Things ran like a machine until they didn’t.
Newer product lines had longer lead times. One customer brought in custom SKUs. And suddenly, the smooth system cracked:
Orders were fulfilled late.
Team leaders avoided escalation.
Everyone assumed someone else was fixing the glitch.
The culprit wasn’t laziness or bad tech; it was the belief that "our system works" and that "this isn’t chaos; rather, it’s just a bad month." But really, they were experiencing what I call the cement trap when yesterday’s systems become today’s blind spots.
Why this happens so often
In Indian SMEs, loyalty and jugaad often make up for a lack of structure in the early stages. But once things click, a kind of reverence sets in:
"This workflow saved us during GST chaos."
· "This format was built by my most trusted guy."
"This vendor list has served us since 2018."
So we hesitate to update, or worse, we pretend not to see the cracks. But scale, like nature, needs pruning. Left untouched, even the best-designed processes start to decay. And because these systems don’t collapse overnight, we delay. Until one day, the thing that brought us stability becomes the thing holding us back.
A quick self-check
Whether you’re a founder, a CXO, or just the person who “keeps things running”, ask yourself:
What’s a system you haven’t touched in 12 months?

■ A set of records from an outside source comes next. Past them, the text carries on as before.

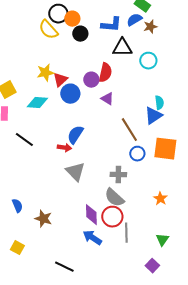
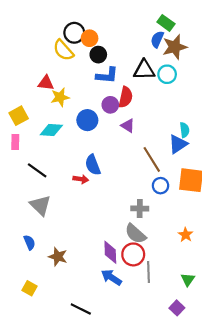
blue semicircle: (134, 20) -> (157, 39), turned -35
blue L-shape: (111, 25) -> (107, 75), moved
brown star: (150, 27) -> (175, 47), size x1.6
cyan circle: (148, 61) -> (167, 74), moved
red triangle: (60, 80) -> (46, 83), moved, turned 49
blue semicircle: (75, 135) -> (93, 165), turned -54
gray triangle: (75, 172) -> (40, 205), moved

Where are team members following the process but silently suffering?
Which ‘saviour tool’ is now making everyone’s job harder?
If you end up with “we’ll revisit it after the next quarter”, you’re in cement territory.

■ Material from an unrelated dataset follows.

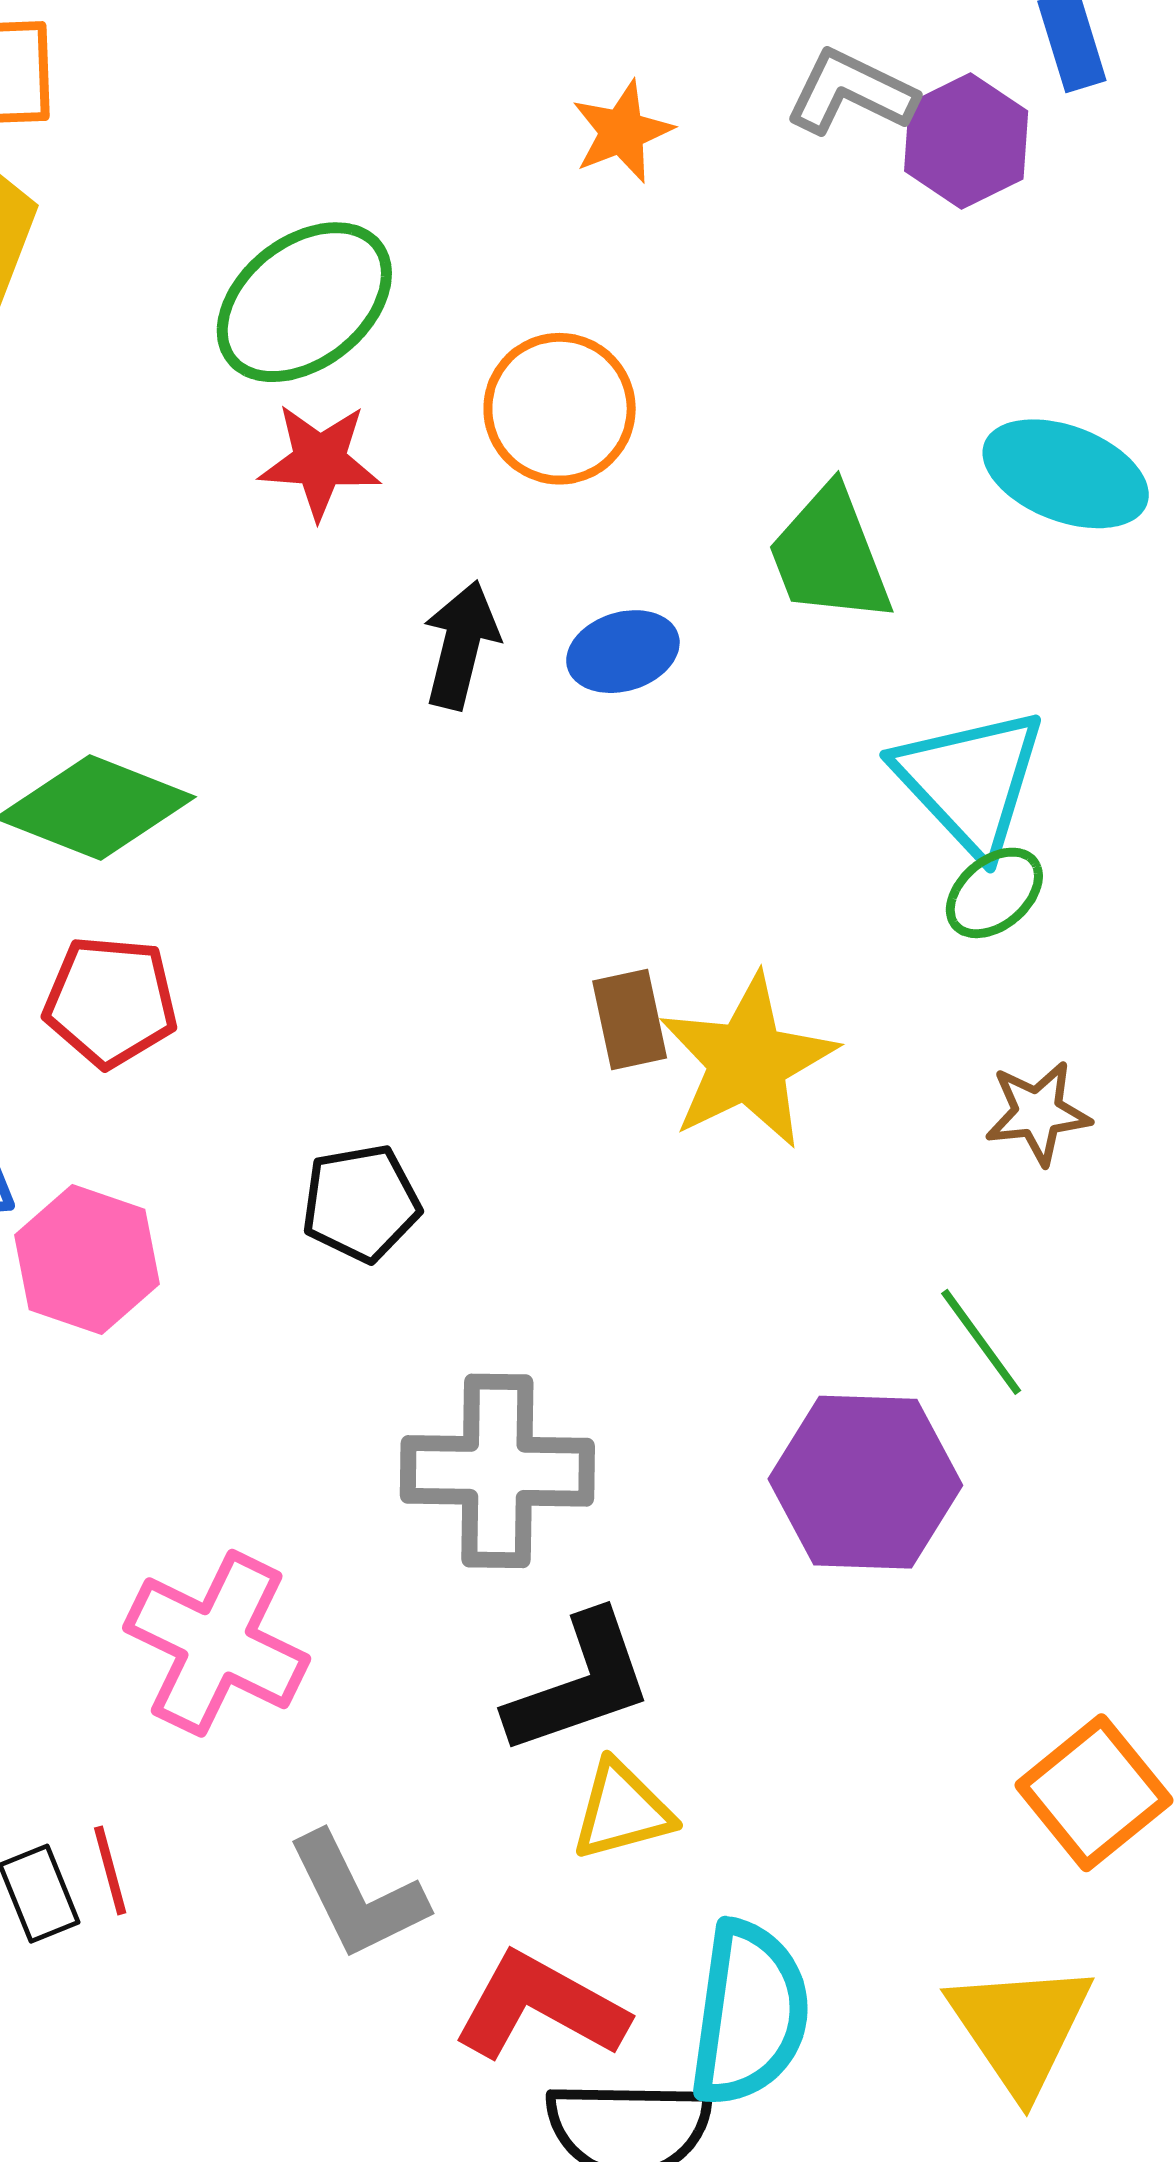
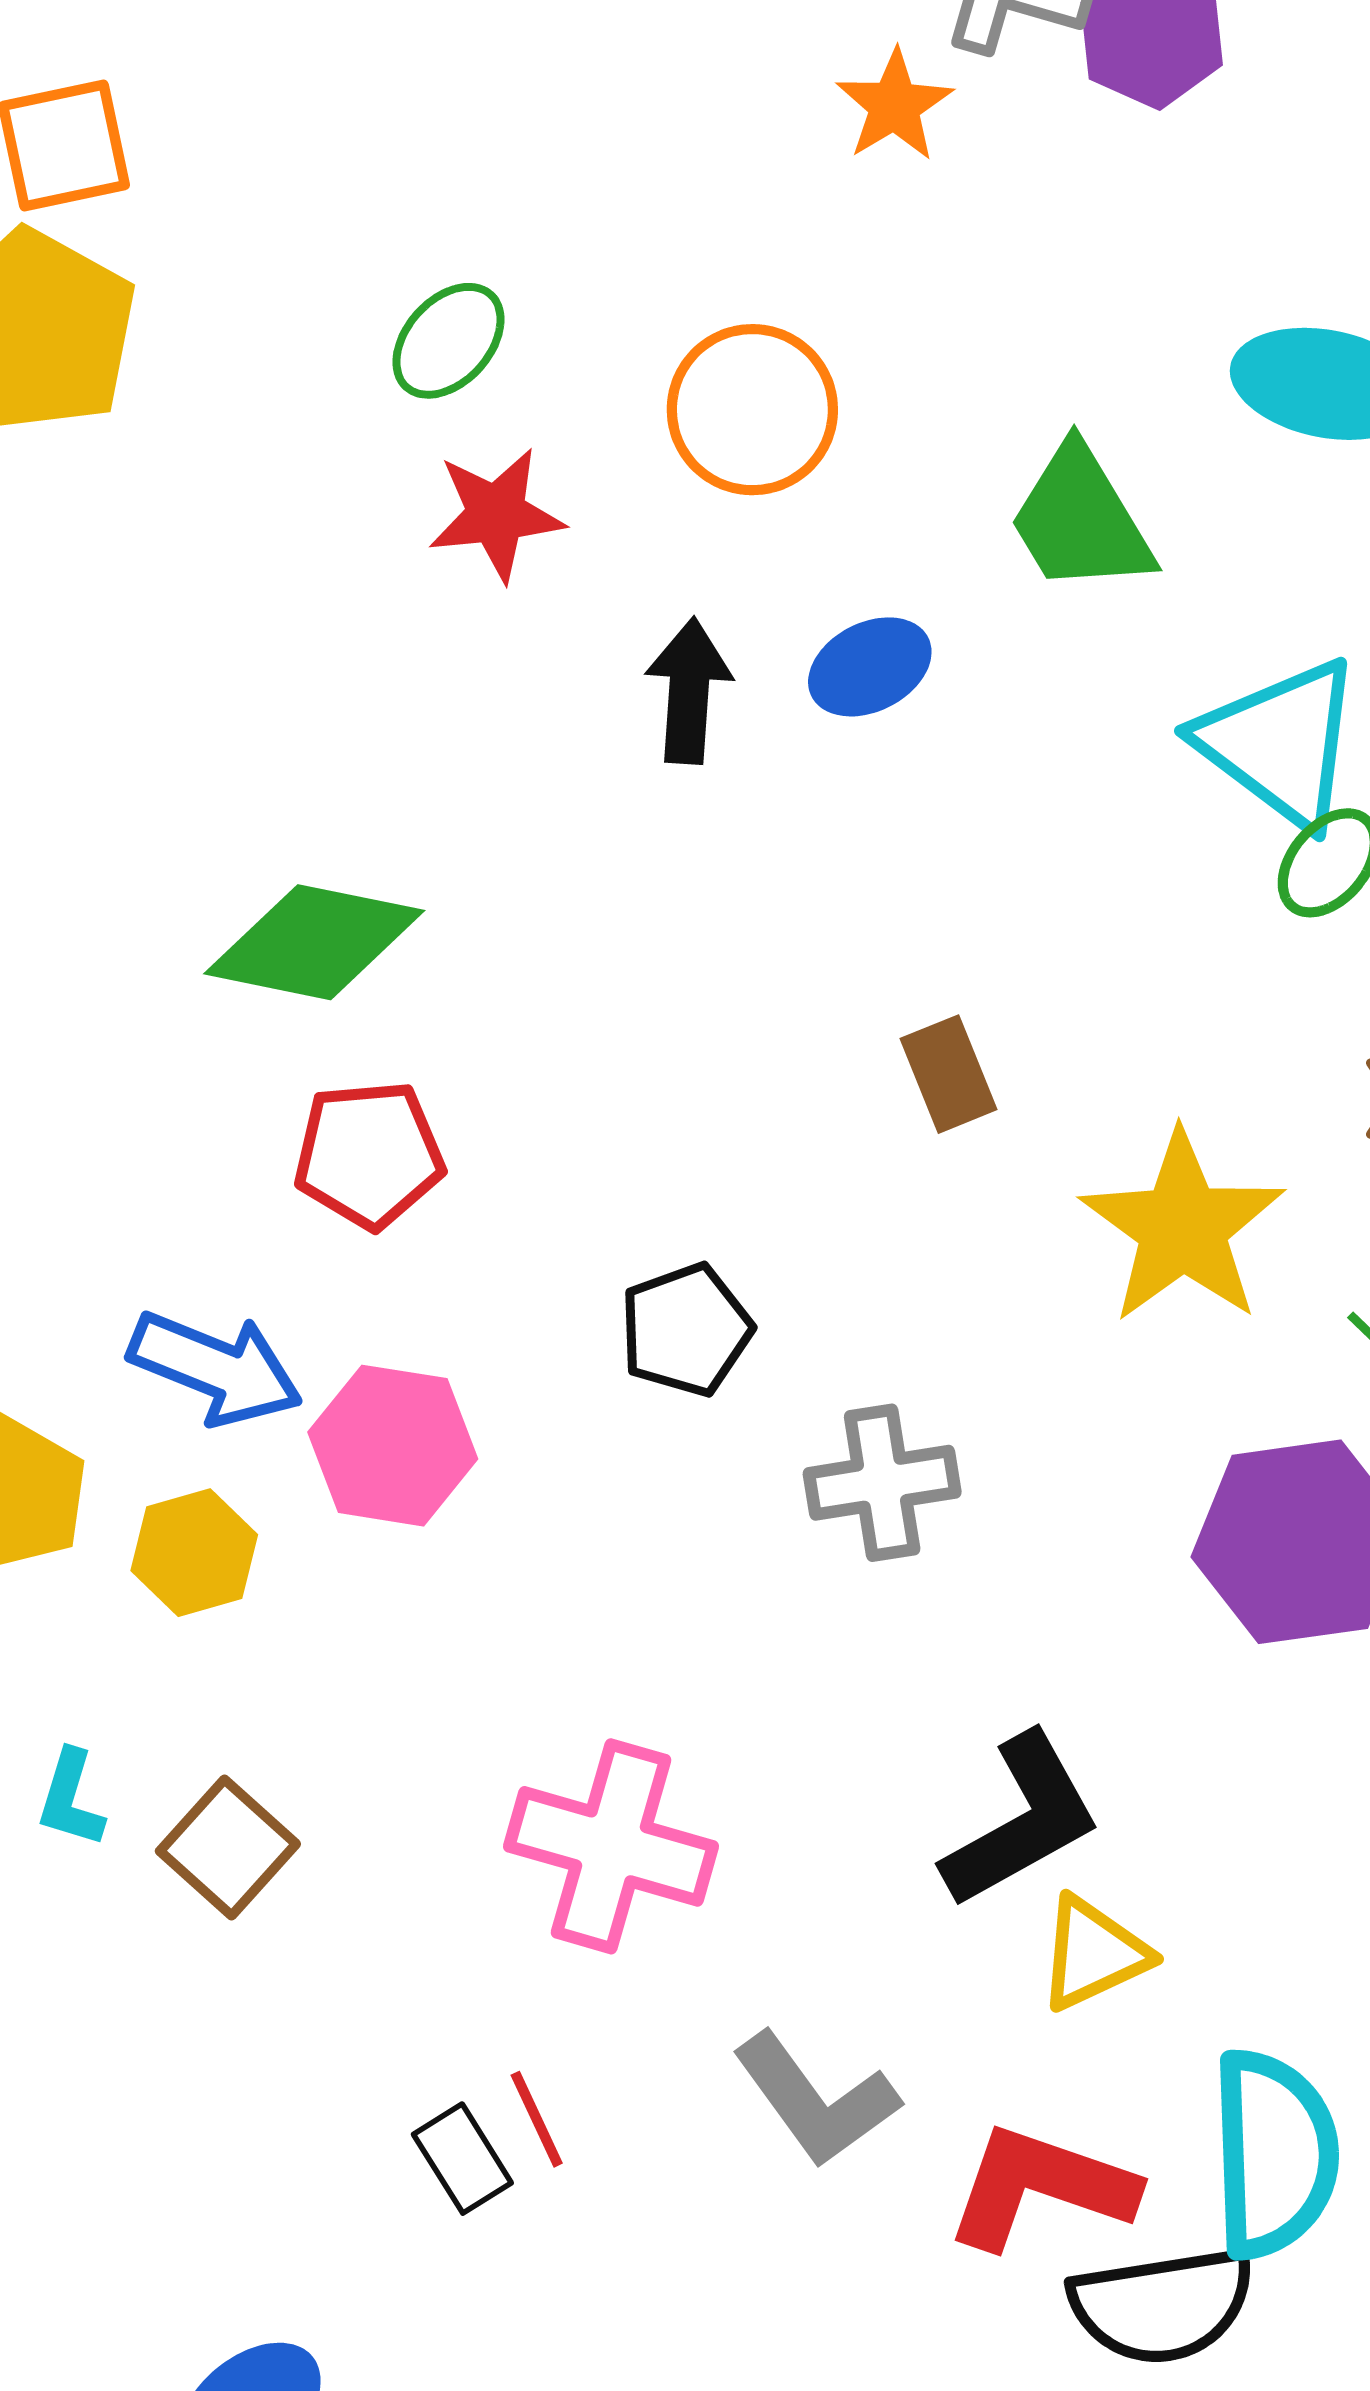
orange star: (622, 132) -> (894, 105), moved
green ellipse: (304, 302) -> (448, 341), size x0.6
yellow star: (748, 1061) -> (1183, 1227), moved
gray cross: (497, 1471) -> (882, 1483), moved, size x0.7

The invisible system behind the system
There’s one idea we’ve seen again and again in our work with growing Indian businesses:
Every smooth system creates an invisible meta-system – a set of unspoken habits, assumptions, and silences that sit beneath the surface.

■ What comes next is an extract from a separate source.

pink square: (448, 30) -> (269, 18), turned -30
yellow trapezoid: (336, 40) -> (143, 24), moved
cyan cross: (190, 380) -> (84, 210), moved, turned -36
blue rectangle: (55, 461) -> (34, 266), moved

We call this the Fallback Loop. It happens when people stop evolving a system because it once saved them. Instead of updating it, they just work around it. Or worse, protect it. The team doesn’t push back, the founder doesn’t re-question, and new hires inherit but never challenge. And suddenly, the loop is locked.
So what’s the antidote?
You don’t need to break everything; you just need to breathe life back into your systems.
Here’s how:
Schedule success reviews, not just failure retros.
Time-box each system’s expiry: "Let’s assume this SOP lasts 6 months."
Nominate a rotating sceptic … someone to question the sacred cows every quarter
Most importantly, make it cultural. In healthy teams, improvement isn’t a fix. It’s a ritual.
Remember, success is not the end of chaos. Sometimes, it’s the beginning of complacency.